Pero sólo por delitos relacionados con la posesión de armas de fuego, cartuchos y cargadores, y quedaron en prisión preventiva.
Así lo confirmó ayer viernes la Procuraduría General de la República en un comunicado oficial, después de que los únicos tres detenidos de aquellos hechos fueran presentados ante un juez de control del sistema federal de justicia de oralidad en Jalisco para control judicial y formulación de imputación de delitos.

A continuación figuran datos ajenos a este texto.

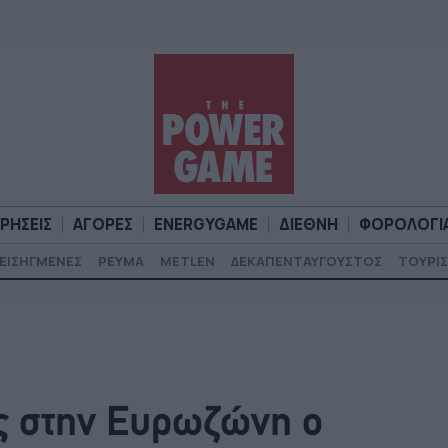
ΙΡΗΣΕΙΣ
ΑΓΟΡΕΣ
ENERGYGAME
ΔΙΕΘΝΗ
ΦΟΡΟΛΟΓΙ
ΕΙΣΗΓΜΕΝΕΣ
ΡΕΥΜΑ
METLEN
ΔΕΚΑΠΕΝΤΑΥΓΟΥΣΤΟΣ
ΤΟΥΡΙΣ
Α
ΕΠΙΧΕΙΡΗΣΕΙΣ
ΑΓΟΡΕΣ
ENERGYGAME
ΔΙΕΘΝΗ
Φ
ς στην Ευρωζώνη ο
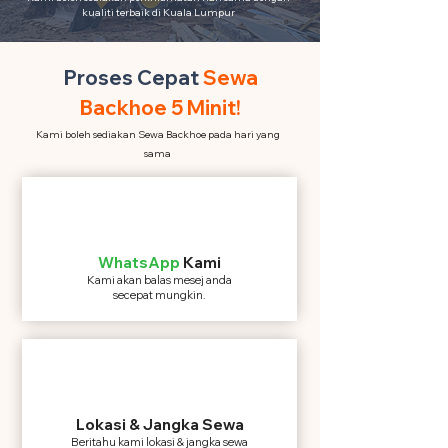
kualiti terbaik di Kuala Lumpur
Proses Cepat
Sewa
Backhoe 5 Minit!
Kami boleh sediakan Sewa Backhoe pada hari yang
sama
WhatsApp
Kami
Kami akan balas mesej anda
secepat mungkin.
Lokasi & Jangka Sewa
Beritahu kami lokasi & jangka sewa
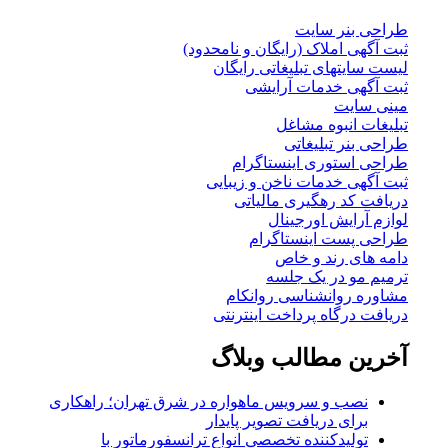
طراحی بنر سایت
ثبت آگهی املاک (رایگان و نامحدود)
لیست سایتهای تبلیغاتی رایگان
ثبت آگهی خدمات آرایشی
مینی سایت
تبلیغات انبوه مشاغل
طراحی بنر تبلیغاتی
طراحی استوری اینستاگرام
ثبت آگهی خدمات ناخن و زیبایی
دریافت کد رهگیری مالیاتی
لوازم آرایش اورجینال
طراحی پست اینستاگرام
دامه های رند و خاص
ترمیم مو در یک جلسه
مشاوره روانشناسی روانکام
دریافت درگاه پرداخت اینترنتی
آخرین مطالب وبلاگ
نصب و سرویس ماهواره در شرق تهران؛ راهکاری
برای دریافت تصویر پایدار
تولیدکننده تخصصی انواع ترانسفورماتور با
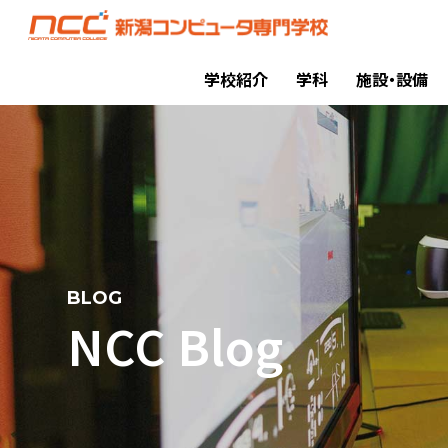
学校紹介
学科
施設・設備
BLOG
NCC Blog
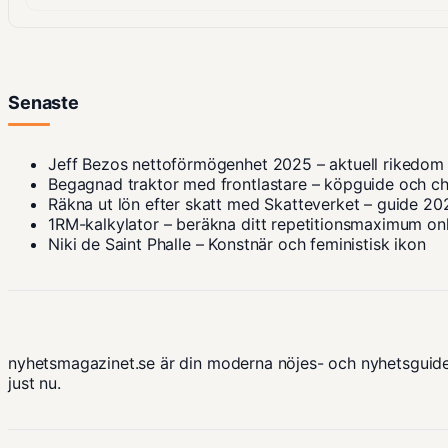
Senaste
Jeff Bezos nettoförmögenhet 2025 – aktuell rikedom
Begagnad traktor med frontlastare – köpguide och ch
Räkna ut lön efter skatt med Skatteverket – guide 20
1RM-kalkylator – beräkna ditt repetitionsmaximum on
Niki de Saint Phalle – Konstnär och feministisk ikon
nyhetsmagazinet.se är din moderna nöjes- och nyhetsguide
just nu.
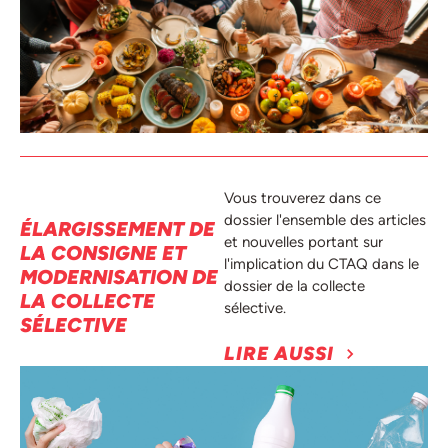
Vous trouverez dans ce
dossier l'ensemble des articles
ÉLARGISSEMENT DE
et nouvelles portant sur
LA CONSIGNE ET
l'implication du CTAQ dans le
MODERNISATION DE
dossier de la collecte
LA COLLECTE
sélective.
SÉLECTIVE
LIRE AUSSI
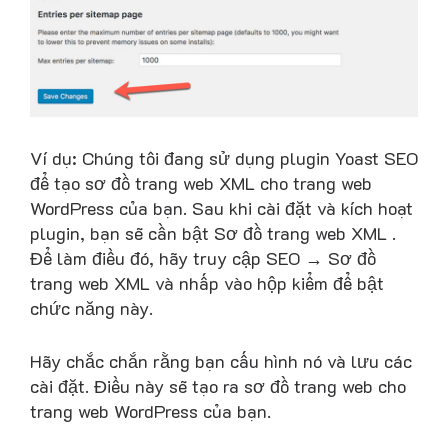
Ví dụ: Chúng tôi đang sử dụng plugin Yoast SEO
để tạo sơ đồ trang web XML cho trang web
WordPress của bạn. Sau khi cài đặt và kích hoạt
plugin, bạn sẽ cần bật Sơ đồ trang web XML .
Để làm điều đó, hãy truy cập SEO → Sơ đồ
trang web XML và nhấp vào hộp kiểm để bật
chức năng này.
Hãy chắc chắn rằng bạn cấu hình nó và lưu các
cài đặt. Điều này sẽ tạo ra sơ đồ trang web cho
trang web WordPress của bạn.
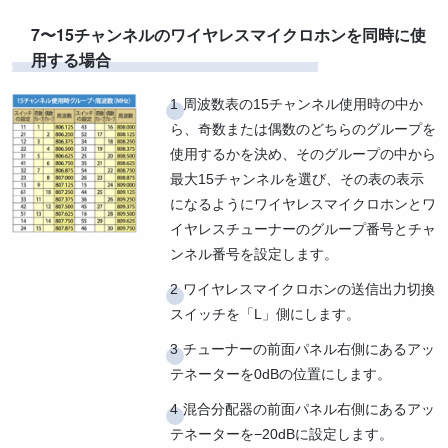
7〜15チャンネルのワイヤレスマイクロホンを同時に使
用する場合
周波数表の15チャンネル使用時の中か
ら、奇数または偶数のどちらのグループを
使用するかを決め、そのグループの中から
最大15チャンネルを選び、その表の表示
になるようにワイヤレスマイクロホンとワ
イヤレスチューナーのグループ番号とチャ
ンネル番号を設定します。
ワイヤレスマイクロホンの送信出力切換
スイッチを「L」側にします。
チューナーの前面パネル右側にあるアッ
テネーターを0dBの位置にします。
混合分配器の前面パネル右側にあるアッ
テネーターを−20dBに設定します。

Los imputados son un hombre detenido en San Julián durante los enfrentamientos que dejaron dos muertos y tres detenidos, dos de estos heridos de bala.
Los lesionados son los hombres que fueron trasladados al Hospital General Regional de León el mismo 15 de agosto, para atención médica por impactos de arma de fuego y quienes fueron trasladados a Jalisco el viernes 17, siempre en calidad de detenidos.
Desde su captura se les señalaba por la portación y posesión de unas 73 armas de fuego entre fusiles de alto poder, ametralladoras y pistolas, así como un lanza granadas y 600 mil cartuchos útiles, pero además por la posesión de unos 10 kilogramos de mariguana y droga llamada cristal.
Sin embargo, en la diligencia judicial el juez de control sólo los vinculó a proceso penal por delitos relacionados con violación a la Ley Federal de Armas de Fuego y explosivos, por la portación de armas de fuego, balas y cargadores de uso exclusivo del Ejército, Armada y Fuerza Aérea.
El juez les impuso además prisión preventiva como medida cautelar, que en este caso sería prisión justificada, otorgada a la petición del Ministerio Público de la Federación.